Patriarch Daniil (Патриарх Даниил; secular name: Atanas Trendafilov Nikolov; Атанас Трендафилов Николов; born 2 March 1972) is a prelate of the Bulgarian Orthodox Church, currently serving as Patriarch of All Bulgaria since June 2024. Prior to his election, he was the Metropolitan Bishop of Vidin (2018–2024) and bishop of Dragovitia (2008–2018).

==Early life and education==
Atanas Trendafilov Nikolov was born on 2 March 1972 in Smolyan in the People's Republic of Bulgaria. He completed his primary and secondary education in his hometown and later served in the military. In 1996, he began studying English Philology at Sofia University, but the following year he transferred to the Faculty of Theology of the same university, where he graduated in 2002.

==Episcopate==
On 21 July 2004, Daniil was sent for obedience to the Rozhen Monastery of the Nativity of the Blessed Virgin Mary. On 27 November of the same year he was ordained hieromonk by his diocesan bishop. On 1 June 2006, he was elevated to the rank of archimandrite. On 20 January 2008, he was consecrated Bishop of Dragovitia and vicar of the diocese of Nevrokop diocese.
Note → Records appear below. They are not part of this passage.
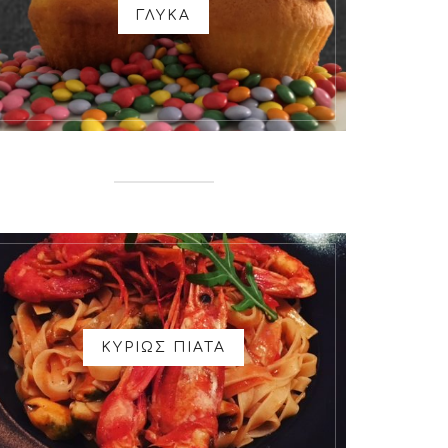
ΓΛΥΚΑ
ΚΥΡΙΩΣ ΠΙΑΤΑ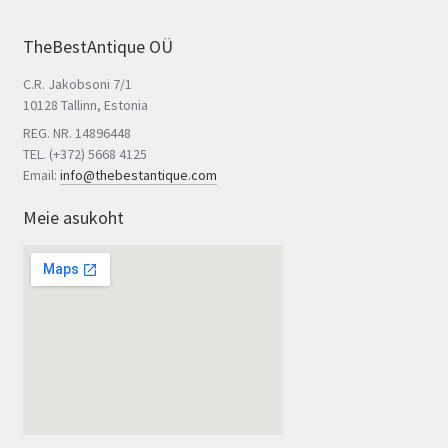
TheBestAntique OÜ
C.R. Jakobsoni 7/1
10128 Tallinn, Estonia
REG. NR. 14896448
TEL. (+372) 5668 4125
Email:
info@thebestantique.com
Meie asukoht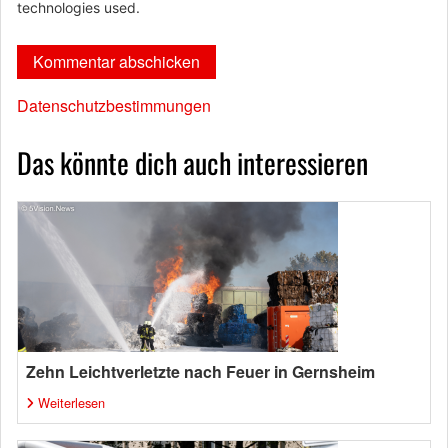
technologies used.
Datenschutzbestimmungen
Das könnte dich auch interessieren
Zehn Leichtverletzte nach Feuer in Gernsheim
Weiterlesen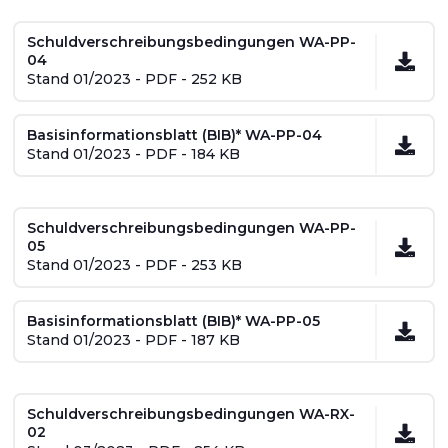
Schuldverschreibungsbedingungen WA-PP-
04
Stand 01/2023 - PDF - 252 KB
Basisinformationsblatt (BIB)* WA-PP-04
Stand 01/2023 - PDF - 184 KB
Schuldverschreibungsbedingungen WA-PP-
05
Stand 01/2023 - PDF - 253 KB
Basisinformationsblatt (BIB)* WA-PP-05
Stand 01/2023 - PDF - 187 KB
Schuldverschreibungsbedingungen WA-RX-
02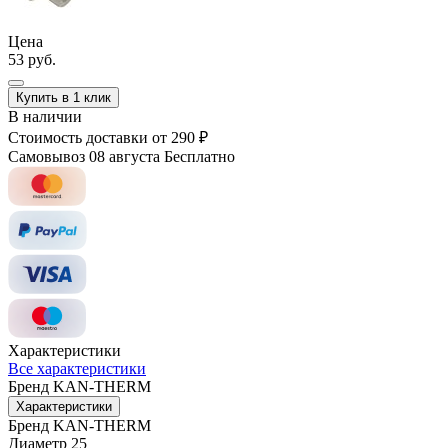
Цена
53 руб.
Купить в 1 клик
В наличии
Стоимость доставки
от 290 ₽
Самовывоз 08 августа
Бесплатно
Характеристики
Все характеристики
Бренд
KAN-THERM
Характеристики
Бренд
KAN-THERM
Диаметр
25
On 15 June 2010, Daniil was appointed vicar of the diocese in the US, Canada and Australia of the Bulgarian Patriarchate. On 2 December 2011, the Holy Synod "took note of the letter from Metropolitan Joseph of the USA, Canada and Australia, notifying that permission had been received from the American emigration authorities to fulfill the obedience assigned by the Holy Synod to Bishop Daniil of Dragovitia, who can already leave and take on responsibilities, as metropolitan vicar of the USA, Canada and Australia". He was considered the most likely successor to Metropolitan Joseph Bosakov. On 4 February 2018, he was elected by the Synod to the post of Metropolitan of Vidin. In December 2018, Metropolitan Daniil condemned the Unification Council in Kyiv, Ukraine, calling it uncanonical. In his opinion, the actions of Patriarch Bartholomew are non-canonical since he encroached on another's canonical territory.

==Patriarchate==
After the death of Patriarch Neophyte in March 2024 and respective mourning period, then-Metropolitan of Vidin, Daniil was one of the three shortlisted candidates to occupy the position of patriarch together with Metropolitan Gregory of Vratsa and Metropolitan Gabriel of Lovech. On 30 June 2024, at the patriarchal electoral Church-People's Council in Sofia, Metropolitan Daniil was elected the new Patriarch of Bulgaria and Metropolitan of Sofia.